Eunice de Sousa Gabbi Weaver (September 18, 1902 – December 9, 1969) was a Brazilian philanthropist. She was a leader of leprosy charities in Brazil from the 1930s to the 1960s.

== Early life ==
Eunice de Sousa Gabbi was born on a coffee farm in São Manoel, the daughter of Henrique Gabbi and Leopoldina Gabbi. Her father was an immigrant from Italy. Eunice Gabbi attended school in Uruguaiana. She trained to be a teacher in São Paulo.

== Career ==
In 1929, Weaver accompanied her husband when he served as a faculty member of the "Floating University of North America", an educational program based in an ocean liner while it traveled around the world. She visited over forty countries, and interviewed Mahatma Gandhi.
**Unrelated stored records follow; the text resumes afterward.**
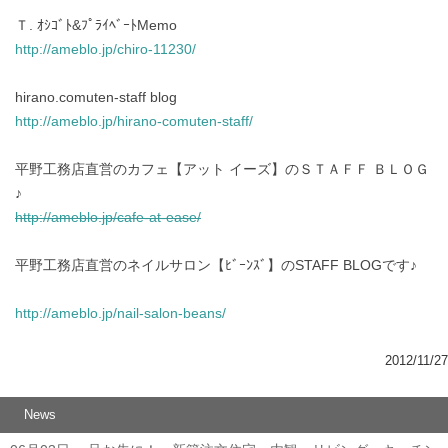
Ｔ. ｵｼｺﾞﾄ&ﾌﾟﾗｲﾍﾞｰﾄMemo
http://ameblo.jp/chiro-11230/
hirano.comuten-staff blog
http://ameblo.jp/hirano-comuten-staff/
平野工務店直営のカフェ【アット イーズ】のＳＴＡＦＦ ＢＬＯＧ
♪
http://ameblo.jp/cafe-at-ease/
平野工務店直営のネイルサロン【ﾋﾞｰﾝｽﾞ】のSTAFF BLOGです♪
http://ameblo.jp/nail-salon-beans/
2012/11/27
News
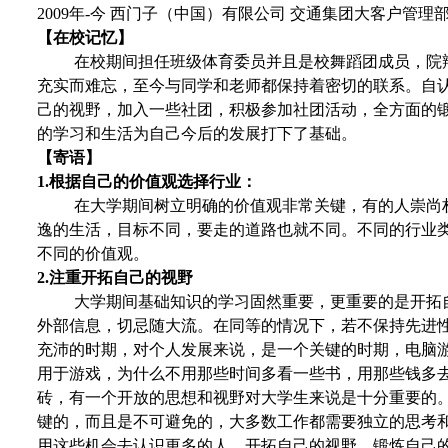
2009
年-今 西门子（中国）有限公司 交通集团大客户管理部
【在校记忆】
在校期间担任班级体育委员并且是校舞蹈团成员，院
充实而难忘，至今与同学和老师都保持着密切的联系。自
己的视野，加入一些社团，积极参加社团活动，全方面的
的学习和生活为自己今后的发展打下了基础。
【寄语】
1.
根据自己的价值观选择行业：
在大学期间树立明确的价值观非常关键，有的人崇尚
逸的生活，目标不同，要走的道路也就不同。不同的行业
不同的价值观。
2.
注重开拓自己的视野
大学期间基础知识的学习固然重要，更重要的是开拓
外部信息，切忌随大流。在同等的情况下，若不保持先进
充沛的时期，对个人发展来说，是一个关键的时期，电脑
用于游戏，为什么不用那些时间多看一些书，用那些钱多
砖，有一个开放的思想和视野对大学生来说是十分重要的
键的，而且是不可避免的，大多数工作都需要独立的思考
用这些机会去认识更多的人，开拓自己的视野，锻炼自己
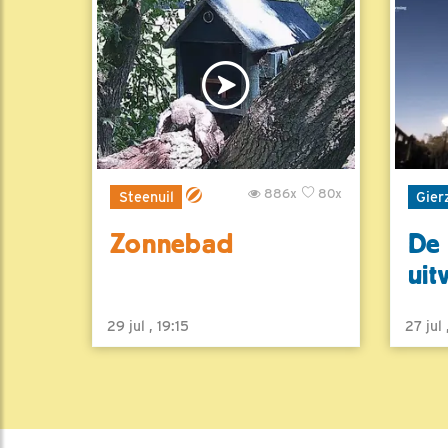
886x
80x
Steenuil
Gier
Zonnebad
De 
uit
29 jul , 19:15
27 jul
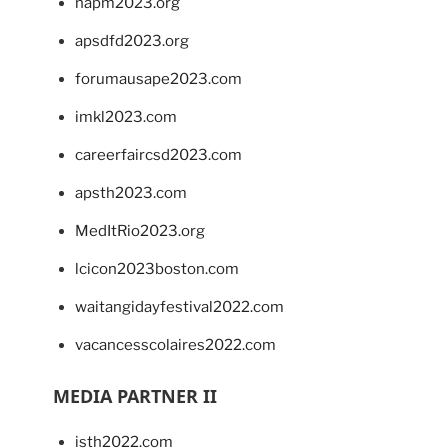
napm2023.org
apsdfd2023.org
forumausape2023.com
imkl2023.com
careerfaircsd2023.com
apsth2023.com
MedItRio2023.org
lcicon2023boston.com
waitangidayfestival2022.com
vacancesscolaires2022.com
MEDIA PARTNER II
isth2022.com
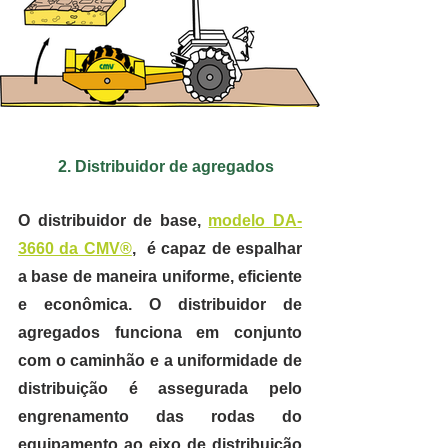
2. Distribuidor de agregados
O distribuidor de base, 
modelo DA-
3660 da CMV®
,  é capaz de espalhar 
a base de maneira uniforme, eficiente 
e econômica. O distribuidor de 
agregados funciona em conjunto 
com o caminhão e a uniformidade de 
distribuição é assegurada pelo 
engrenamento das rodas do 
equipamento ao eixo de distribuição 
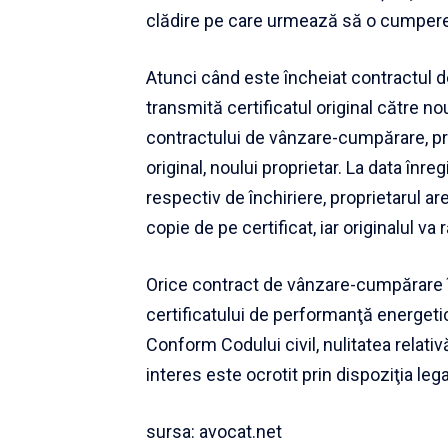
clădire pe care urmează să o cumpere/
Atunci când este încheiat contractul 
transmită certificatul original către no
contractului de vânzare-cumpărare, prop
original, noului proprietar. La data înr
respectiv de închiriere, proprietarul a
copie de pe certificat, iar originalul va
Orice contract de vânzare-cumpărare în
certificatului de performanţă energetică
Conform Codului civil, nulitatea relati
interes este ocrotit prin dispoziţia leg
sursa: avocat.net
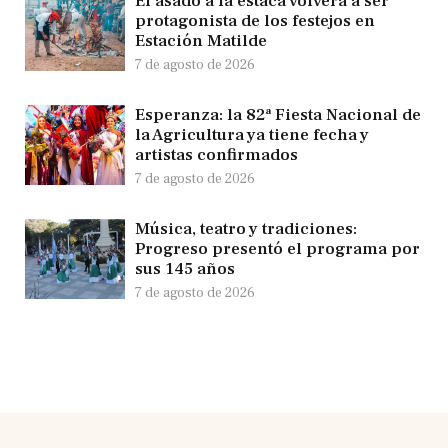
El asado a la estaca volverá a ser
protagonista de los festejos en
Estación Matilde
7 de agosto de 2026
Esperanza: la 82ª Fiesta Nacional de
la Agricultura ya tiene fecha y
artistas confirmados
7 de agosto de 2026
Música, teatro y tradiciones:
Progreso presentó el programa por
sus 145 años
7 de agosto de 2026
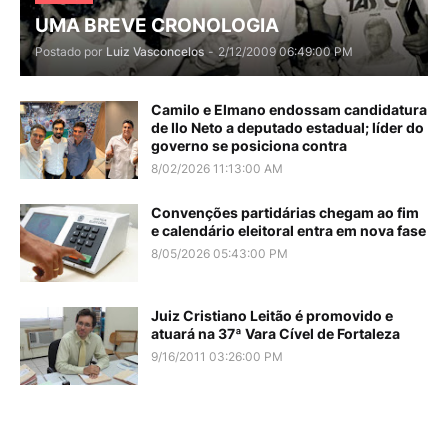
UMA BREVE CRONOLOGIA
Postado por
Luiz Vasconcelos
-
2/12/2009 06:49:00 PM
Camilo e Elmano endossam candidatura
de Ilo Neto a deputado estadual; líder do
governo se posiciona contra
8/02/2026 11:13:00 AM
Convenções partidárias chegam ao fim
e calendário eleitoral entra em nova fase
8/05/2026 05:43:00 PM
Juiz Cristiano Leitão é promovido e
atuará na 37ª Vara Cível de Fortaleza
9/16/2011 03:26:00 PM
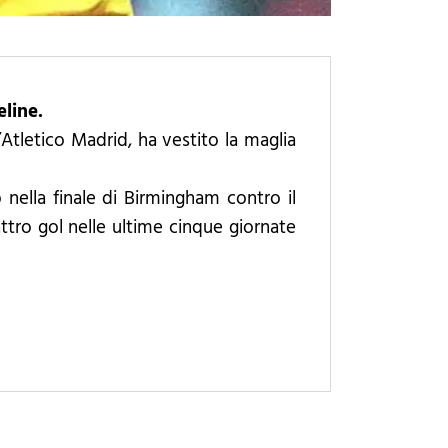
eline.
l’Atletico Madrid, ha vestito la maglia
o nella finale di Birmingham contro il
tro gol nelle ultime cinque giornate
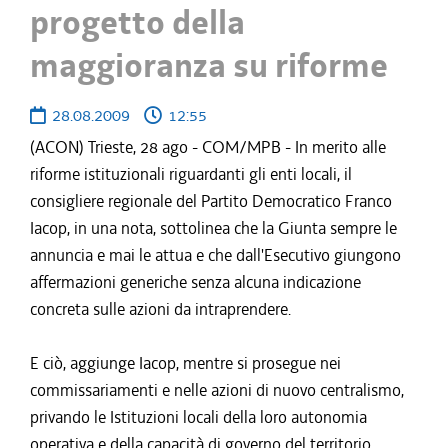
progetto della
maggioranza su riforme
28.08.2009
12:55
(ACON) Trieste, 28 ago - COM/MPB - In merito alle
riforme istituzionali riguardanti gli enti locali, il
consigliere regionale del Partito Democratico Franco
Iacop, in una nota, sottolinea che la Giunta sempre le
annuncia e mai le attua e che dall'Esecutivo giungono
affermazioni generiche senza alcuna indicazione
concreta sulle azioni da intraprendere.
E ciò, aggiunge Iacop, mentre si prosegue nei
commissariamenti e nelle azioni di nuovo centralismo,
privando le Istituzioni locali della loro autonomia
operativa e della capacità di governo del territorio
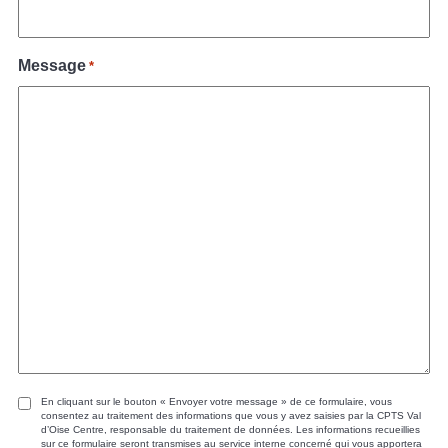
Message
*
En cliquant sur le bouton « Envoyer votre message » de ce formulaire, vous
consentez au traitement des informations que vous y avez saisies par la CPTS Val
d’Oise Centre, responsable du traitement de données. Les informations recueillies
sur ce formulaire seront transmises au service interne concerné qui vous apportera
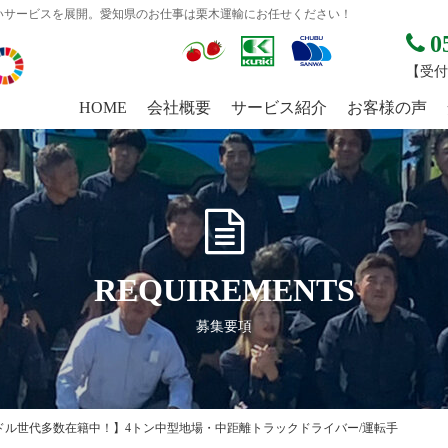
いサービスを展開。愛知県のお仕事は栗木運輸にお任せください！
0
【受付時
HOME
会社概要
サービス紹介
お客様の声
REQUIREMENTS
募集要項
ドル世代多数在籍中！】4トン中型地場・中距離トラックドライバー/運転手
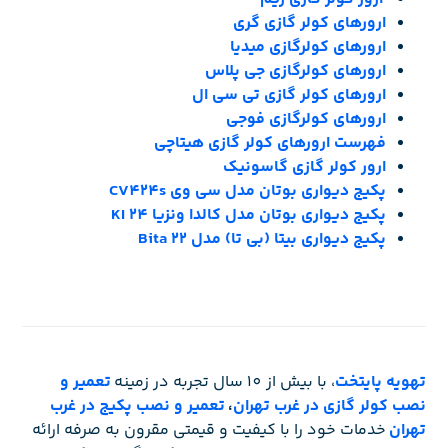
ارورهای کولر گازی گری
ارورهای کولرگازی میدیا
ارورهای کولرگازی جی پلاس
ارورهای کولر گازی تی سی ال
ارورهای کولرگازی فوجی
فهرست ارورهای کولر گازی هیتاچی
ارور کولر گازی گاسونیک
پکیج دیواری بوتان مدل سی وی CV424s
پکیج دیواری بوتان مدل کالدا ونزیا 24 KI
پکیج دیواری بیتا (بی تا) مدل Bita 22
تهویه پایتخت
، با بیش از 10 سال تجربه در زمینه
تعمیر و
نصب کولر گازی در غرب تهران
،
تعمیر و نصب پکیج در غرب
تهران
خدمات خود را با کیفیت و قیمتی مقرون به صرفه ارائه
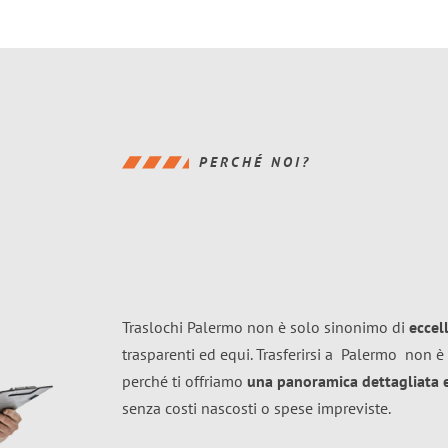
PERCHÉ NOI?
Traslochi Palermo non è solo sinonimo di
eccel
trasparenti ed equi. Trasferirsi a
Palermo
non è 
perché ti offriamo
una panoramica dettagliata e 
senza costi nascosti o spese impreviste.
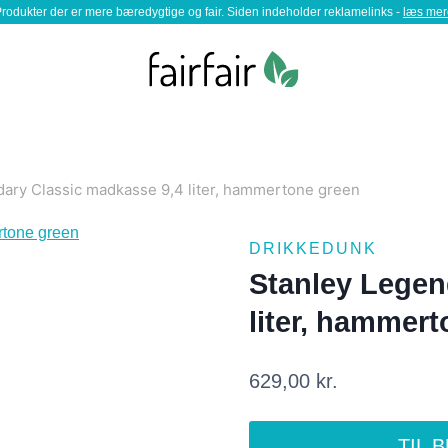
rodukter der er mere bæredygtige og fair. Siden indeholder reklamelinks -
læs mer
ary Classic madkasse 9,4 liter, hammertone green
DRIKKEDUNK
Stanley Legen
liter, hammer
629,00
kr.
TIL 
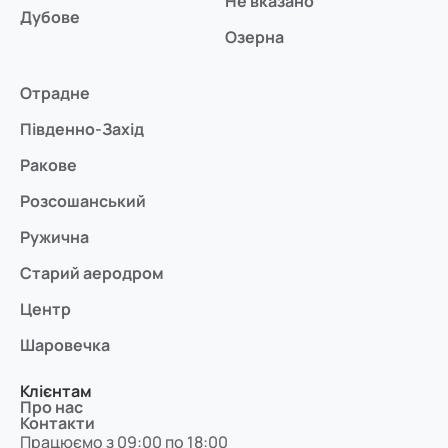
Не вказано
Дубове
Озерна
Отрадне
Південно-Захід
Ракове
Розсошанський
Ружична
Старий аеродром
Центр
Шаровечка
Клієнтам
Про нас
Контакти
Працюємо з 09:00 по 18:00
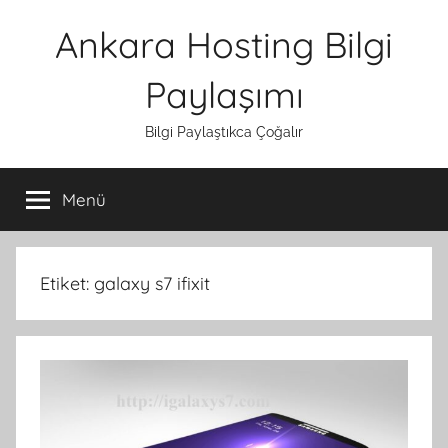
İçeriğe
Ankara Hosting Bilgi
atla
Paylaşımı
Bilgi Paylaştıkca Çoğalır
Menü
Etiket:
galaxy s7 ifixit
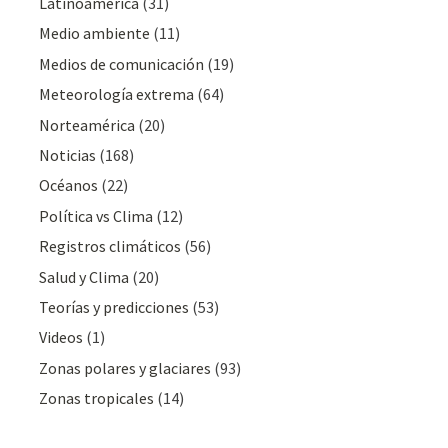
Latinoamérica
(31)
Medio ambiente
(11)
Medios de comunicación
(19)
Meteorologí­a extrema
(64)
Norteamérica
(20)
Noticias
(168)
Océanos
(22)
Polí­tica vs Clima
(12)
Registros climáticos
(56)
Salud y Clima
(20)
Teorías y predicciones
(53)
Videos
(1)
Zonas polares y glaciares
(93)
Zonas tropicales
(14)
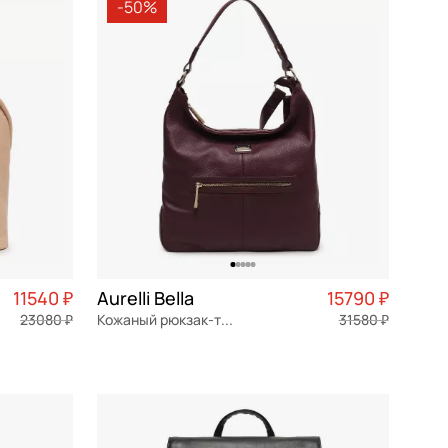
-50%
11540 ₽
Aurelli Bella
15790 ₽
23080 ₽
Кожаный рюкзак-трансформер
31580 ₽
2 885 ₽ × 4
натуральная кожа
Частями 3 948 ₽ × 4
34,5x27x13 см
В КОРЗИНУ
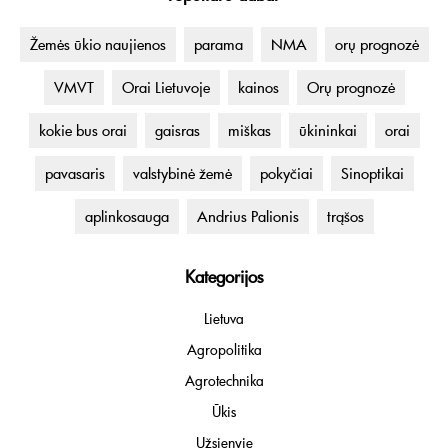
Žemės ūkio naujienos
parama
NMA
orų prognozė
VMVT
Orai Lietuvoje
kainos
Orų prognozė
kokie bus orai
gaisras
miškas
ūkininkai
orai
pavasaris
valstybinė žemė
pokyčiai
Sinoptikai
aplinkosauga
Andrius Palionis
trąšos
Kategorijos
Lietuva
Agropolitika
Agrotechnika
Ūkis
Užsienyje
She studied provisions for leprosy patients along the way, and upon her return to Brazil, she founded the Sociedade de Assistência aos Lázaros (Lazarus Assistance Society), and was president of the Federation of Societies for Assistance to Lepers and for Control of Leprosy, from 1932 until her death in 1969.

Her work gained official support from the Brazilian government in 1935. Hoping to combat leprosy stigma, she founded boarding schools (educandarios) for children whose parents had leprosy. She lectured about her work internationally, including at the International Congress of Leprosy in 1938, in Cairo. In the 1940s she visited the United States to study health charities including those addressing blindness, tuberculosis, polio, and leprosy. She visited the United States often with her husband, to visit his children and speak about her work.

In 1950, Weaver became the first woman to receive Brazil's Ordem Nacional do Mérito (National Order of Merit). She also received honors in Paraguay and Cuba. She was also the first South American to gain the Damien-Dutton Award, presented to her in 1963. In 1972, she was memorialized with a Brazilian postage stamp.

== Personal life ==
Eunice Gabbi married an American missionary educator in Brazil, Charles Anderson Weaver, in 1927, and became stepmother to his four children. She died from a heart attack in 1969, aged 67 years, in Porto Alegre. Her grave is with her husband's, in Rio de Janeiro.

== Legacy ==
In her lifetime, Weaver was compared to an "angel" and a "saint" for her work. In the decades since her death, her efforts have been criticized as part of the program of social isolation of leprosy patients, now known as hansenianos, in Brazil. "Certainly the most horrific aspect of isolation ... was the creation of orphanages for the children of leprosy patients," commented historian Elisabeth Poorman. "The program was led by Eunice Weaver." The educandarios she promoted were known to be sites of abuse, medical experimentation, and overmedication, and many of the adults who were separated from their parents have described the lasting harm they sustained during their institutionalization.